Git adds not one, but three layers upon the idiotic save button. Now, after saving your changes, you still need to add them, commit them, and finally push them. What I want is less stuff, not more. All my keypresses and states of files at any moment should be automatically saved forever, without action by my part. Then, if I want, I can "tag" a state of the file tree to refer to it later. The perfect git interface should only have two commands: "git init" and "git tag". All the rest of saving and bookkeeping could take place automatically.
When I first started using git years ago as a beginner to programming, I always wondered why it didn't just work this way. Since then I've just gotten so used to it that I forgot about my desire for it.
My hacky solution at the time was just to always do anything programming related in a folder watched by Dropbox. Then every single file modification and delta is indeed automatically stored (and away from my machine, for redundancy and safety). It's not the greatest UX when I occasionally dig through the Dropbox file modification history, but it works okay enough.
As an amateur musician, I always wondered why there wasn't any DAW that supported something like this, too. You get an endless undo button that automatically tracks all atomic actions (twist X knob to N%, change Y volume to N dB) to allow for reversions, but no system to actually view, restore, tag, or switch between anything in this edit tree beyond resorting to annoying kluges like "stashing" an older state by spam-clicking "undo", saving a copy of the project under a new file name with a short description of the state at that time, and then pressing "redo" over and over until you're back at the "present".

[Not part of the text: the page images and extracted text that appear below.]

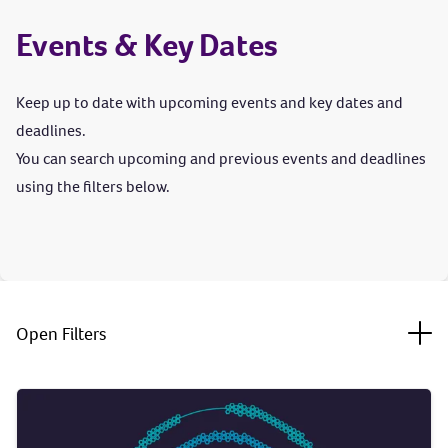
Events & Key Dates
Keep up to date with upcoming events and key dates and
deadlines.
You can search upcoming and previous events and deadlines
using the filters below.
Togg
Open Filters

And when you close the program, all that undo history is gone, in which case if I feel like I did something that really messed up the whole project and which I want to revert, I have to dig through the Dropbox file edit history and download like 10 different copies of the project file around the time I think the undesirable change may have occurred, and load each project one by one to try to find the one that's immediately before that change.
Sorry for the long tangent. I just also don't see why this isn't already a thing for both source code and music project version control.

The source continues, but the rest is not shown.